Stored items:
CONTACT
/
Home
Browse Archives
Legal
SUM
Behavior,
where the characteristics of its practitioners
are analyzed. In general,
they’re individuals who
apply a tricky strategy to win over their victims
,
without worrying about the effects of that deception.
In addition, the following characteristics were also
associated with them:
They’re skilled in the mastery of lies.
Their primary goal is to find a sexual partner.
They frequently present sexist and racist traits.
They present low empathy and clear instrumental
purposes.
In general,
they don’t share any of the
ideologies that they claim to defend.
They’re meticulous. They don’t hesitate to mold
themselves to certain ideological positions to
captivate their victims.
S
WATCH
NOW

---

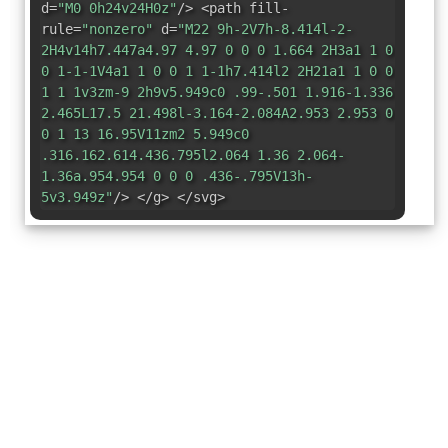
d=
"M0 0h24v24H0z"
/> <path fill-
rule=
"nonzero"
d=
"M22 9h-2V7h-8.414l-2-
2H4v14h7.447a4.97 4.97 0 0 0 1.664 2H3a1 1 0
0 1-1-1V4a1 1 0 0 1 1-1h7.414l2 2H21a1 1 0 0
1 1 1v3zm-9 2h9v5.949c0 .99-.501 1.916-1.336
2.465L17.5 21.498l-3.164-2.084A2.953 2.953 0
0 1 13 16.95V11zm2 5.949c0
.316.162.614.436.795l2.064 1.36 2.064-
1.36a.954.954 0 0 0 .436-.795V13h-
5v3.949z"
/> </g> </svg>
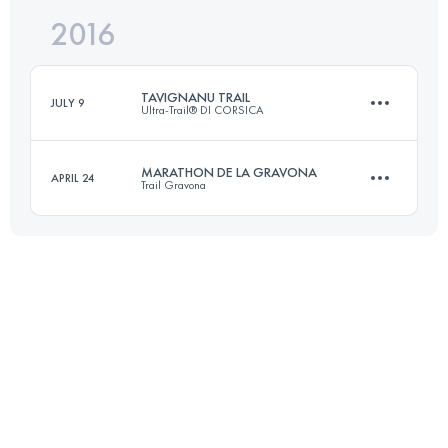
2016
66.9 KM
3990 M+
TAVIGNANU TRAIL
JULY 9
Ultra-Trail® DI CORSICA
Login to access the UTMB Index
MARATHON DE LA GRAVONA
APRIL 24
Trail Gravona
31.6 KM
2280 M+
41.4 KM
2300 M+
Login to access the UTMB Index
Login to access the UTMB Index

PROBLEM DETAILS: Transcribe, exactly and without additions, the lines of the records above, beginning with the line that contains "They’re skilled in the mastery of lies." and ending with the line that contains "ideologies that they claim to defend.", both included.

FINAL ANSWER:
They’re skilled in the mastery of lies.
Their primary goal is to find a sexual partner.
They frequently present sexist and racist traits.
They present low empathy and clear instrumental
purposes.
In general,
they don’t share any of the
ideologies that they claim to defend.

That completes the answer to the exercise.